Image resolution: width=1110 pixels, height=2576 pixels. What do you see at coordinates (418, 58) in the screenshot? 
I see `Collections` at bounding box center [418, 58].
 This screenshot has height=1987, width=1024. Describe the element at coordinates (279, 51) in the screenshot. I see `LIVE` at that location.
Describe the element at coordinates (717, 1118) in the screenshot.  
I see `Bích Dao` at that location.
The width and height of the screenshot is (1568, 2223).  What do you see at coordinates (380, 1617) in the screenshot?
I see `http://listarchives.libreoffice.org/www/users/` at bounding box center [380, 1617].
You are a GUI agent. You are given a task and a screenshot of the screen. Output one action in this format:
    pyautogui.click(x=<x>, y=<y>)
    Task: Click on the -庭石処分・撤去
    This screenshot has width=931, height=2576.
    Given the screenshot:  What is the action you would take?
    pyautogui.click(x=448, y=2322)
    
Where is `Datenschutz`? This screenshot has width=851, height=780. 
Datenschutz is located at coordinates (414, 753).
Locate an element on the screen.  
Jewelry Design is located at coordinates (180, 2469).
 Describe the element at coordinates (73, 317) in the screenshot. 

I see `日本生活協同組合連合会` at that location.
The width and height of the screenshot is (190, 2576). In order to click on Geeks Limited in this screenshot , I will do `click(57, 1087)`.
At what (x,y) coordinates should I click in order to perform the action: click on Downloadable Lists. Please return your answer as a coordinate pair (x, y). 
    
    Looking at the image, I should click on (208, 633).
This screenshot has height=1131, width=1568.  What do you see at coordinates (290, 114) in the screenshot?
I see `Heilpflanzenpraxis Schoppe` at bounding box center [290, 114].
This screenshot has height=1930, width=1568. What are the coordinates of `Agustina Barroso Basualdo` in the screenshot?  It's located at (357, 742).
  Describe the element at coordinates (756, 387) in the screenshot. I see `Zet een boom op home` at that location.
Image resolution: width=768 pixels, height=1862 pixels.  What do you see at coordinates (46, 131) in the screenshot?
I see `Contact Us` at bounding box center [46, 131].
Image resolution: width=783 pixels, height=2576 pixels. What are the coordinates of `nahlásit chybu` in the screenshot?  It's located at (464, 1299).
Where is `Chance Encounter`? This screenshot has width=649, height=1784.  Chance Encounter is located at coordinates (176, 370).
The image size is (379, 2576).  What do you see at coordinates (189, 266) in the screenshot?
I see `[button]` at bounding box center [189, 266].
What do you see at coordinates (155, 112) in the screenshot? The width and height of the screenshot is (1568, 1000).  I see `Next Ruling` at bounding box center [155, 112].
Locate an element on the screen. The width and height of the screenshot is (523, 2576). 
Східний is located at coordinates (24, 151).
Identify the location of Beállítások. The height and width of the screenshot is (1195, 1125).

▬▬▬

[WHAT THE TASK REQUIRES] Return every record in full, word for word.

[SOLUTION BELOW]
Image resolution: width=1110 pixels, height=2576 pixels. What do you see at coordinates (418, 58) in the screenshot? 
I see `Collections` at bounding box center [418, 58].
 This screenshot has height=1987, width=1024. Describe the element at coordinates (279, 51) in the screenshot. I see `LIVE` at that location.
Describe the element at coordinates (717, 1118) in the screenshot.  
I see `Bích Dao` at that location.
The width and height of the screenshot is (1568, 2223).  What do you see at coordinates (380, 1617) in the screenshot?
I see `http://listarchives.libreoffice.org/www/users/` at bounding box center [380, 1617].
You are a GUI agent. You are given a task and a screenshot of the screen. Output one action in this format:
    pyautogui.click(x=<x>, y=<y>)
    Task: Click on the -庭石処分・撤去
    This screenshot has width=931, height=2576.
    Given the screenshot:  What is the action you would take?
    pyautogui.click(x=448, y=2322)
    
Where is `Datenschutz`? This screenshot has width=851, height=780. 
Datenschutz is located at coordinates (414, 753).
Locate an element on the screen.  
Jewelry Design is located at coordinates (180, 2469).
 Describe the element at coordinates (73, 317) in the screenshot. 

I see `日本生活協同組合連合会` at that location.
The width and height of the screenshot is (190, 2576). In order to click on Geeks Limited in this screenshot , I will do `click(57, 1087)`.
At what (x,y) coordinates should I click in order to perform the action: click on Downloadable Lists. Please return your answer as a coordinate pair (x, y). 
    
    Looking at the image, I should click on (208, 633).
This screenshot has height=1131, width=1568.  What do you see at coordinates (290, 114) in the screenshot?
I see `Heilpflanzenpraxis Schoppe` at bounding box center [290, 114].
This screenshot has height=1930, width=1568. What are the coordinates of `Agustina Barroso Basualdo` in the screenshot?  It's located at (357, 742).
  Describe the element at coordinates (756, 387) in the screenshot. I see `Zet een boom op home` at that location.
Image resolution: width=768 pixels, height=1862 pixels.  What do you see at coordinates (46, 131) in the screenshot?
I see `Contact Us` at bounding box center [46, 131].
Image resolution: width=783 pixels, height=2576 pixels. What are the coordinates of `nahlásit chybu` in the screenshot?  It's located at (464, 1299).
Where is `Chance Encounter`? This screenshot has width=649, height=1784.  Chance Encounter is located at coordinates (176, 370).
The image size is (379, 2576).  What do you see at coordinates (189, 266) in the screenshot?
I see `[button]` at bounding box center [189, 266].
What do you see at coordinates (155, 112) in the screenshot? The width and height of the screenshot is (1568, 1000).  I see `Next Ruling` at bounding box center [155, 112].
Locate an element on the screen. The width and height of the screenshot is (523, 2576). 
Східний is located at coordinates (24, 151).
Identify the location of Beállítások. The height and width of the screenshot is (1195, 1125).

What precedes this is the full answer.